Jody Cundy has challenged his fellow Great Britain Paralympic stars to carry the momentum from their Rio heroics towards Tokyo 2020 and beyond.
ParalympicsGB, fielding 264 athletes in 19 of the 22 sports, finished second in the medal table to China, winning 64 gold medals and 147 in all over 11 days of competition.
There were 119 British medallists, 44 of them multi-medallists.
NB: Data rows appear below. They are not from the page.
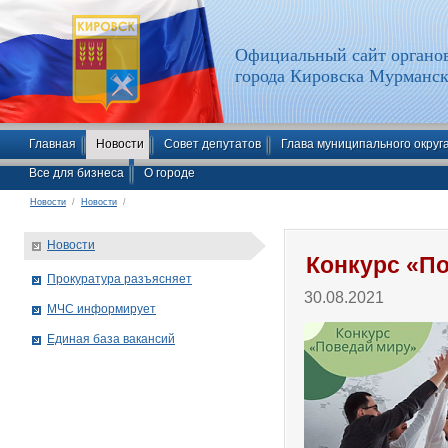
Официальный сайт органов
города Кировска Мурманск
Главная
Новости
Совет депутатов
Глава муниципального округ
Все для бизнеса
О городе
Новости
/
Новости
/
Новости
Конкурс «П
Прокуратура разъясняет
30.08.2021
МЧС информирует
Единая база вакансий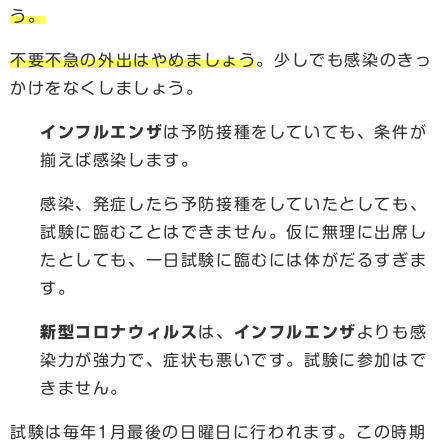
う。
不要不急の外出はやめましょう
。少しでも感染のきっ
かけをなくしましょう。
インフルエンザ
は予防接種をしていても、条件が
揃えば感染します。
感染、発症したら予防接種をしていたとしても、
試験に臨むことはできません。仮に無理に出席し
たとしても、一日試験に臨むには体がだるすぎま
す。
新型コロナウィルス
は、
インフルエンザ
よりも感
染力が強力で、症状も悪いです。試験に参加はで
きません。
試験は毎年1月最後の日曜日に行われます。この時期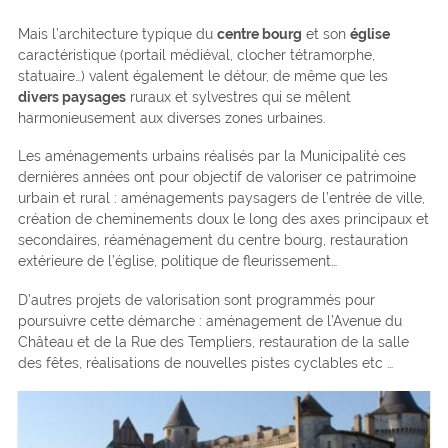
Mais l’architecture typique du
centre bourg
et son
église
caractéristique (portail médiéval, clocher tétramorphe,
statuaire…) valent également le détour, de même que les
divers paysages
ruraux et sylvestres qui se mêlent
harmonieusement aux diverses zones urbaines.
Les aménagements urbains réalisés par la Municipalité ces
dernières années ont pour objectif de valoriser ce patrimoine
urbain et rural : aménagements paysagers de l’entrée de ville,
création de cheminements doux le long des axes principaux et
secondaires, réaménagement du centre bourg, restauration
extérieure de l’église, politique de fleurissement…
D’autres projets de valorisation sont programmés pour
poursuivre cette démarche : aménagement de l’Avenue du
Château et de la Rue des Templiers, restauration de la salle
des fêtes, réalisations de nouvelles pistes cyclables etc …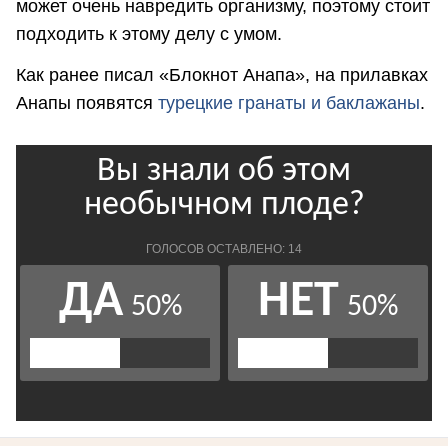
может очень навредить организму, поэтому стоит
подходить к этому делу с умом.
Как ранее писал «Блокнот Анапа», на прилавках
Анапы появятся
турецкие гранаты и баклажаны
.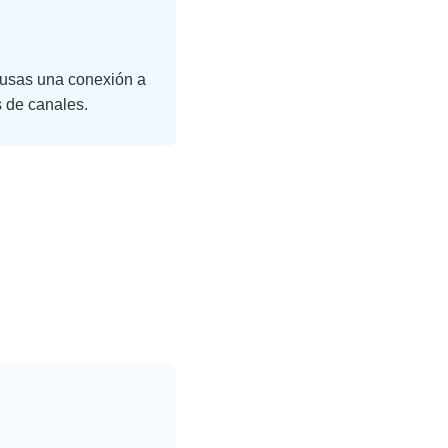
, usas una conexión a
s de canales.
Five British females - cyclist Dame Sarah Storey, swimmer Bethany Firth, wheelchair racer Hannah Cockroft and equestrian riders Sophie Christiansen and Natasha Baker - won three gold medals.
Cundy won two gold medals on the cycling track in his sixth Games, four years on from ignominy in London when he exploded into a fit of rage at officials for denying him a restart in his favourite one-kilometre time-trial discipline.
That was a seminal moment for Paralympic sport as the watching public realised Paralympians were elite, success-hungry sports stars first and foremost.
The 37-year-old from Wisbech won his first gold medal as a swimmer in Atlanta in 1996 and has competed in three Games in the pool and three on the bike, so he is ideally placed to appraise Britain.
And Cundy, now a seven-time Paralympic champion, believes ParalympicsGB can build on the phenomenal success of Rio 2016.
“I don’t know whether or not a medal haul like this is ever going to be possible again,” said Cundy.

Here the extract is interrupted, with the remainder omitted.